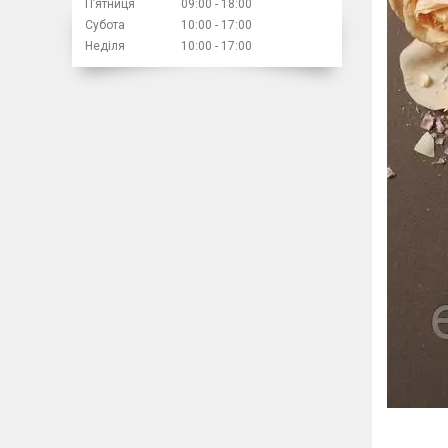
Пʼятниця
09:00
18:00
Субота
10:00
17:00
Неділя
10:00
17:00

TASK OBJECTIVE: Output every entry above verbatim, but leave out the pictures.

SOLUTION:
Пʼятниця
09:00
18:00
Субота
10:00
17:00
Неділя
10:00
17:00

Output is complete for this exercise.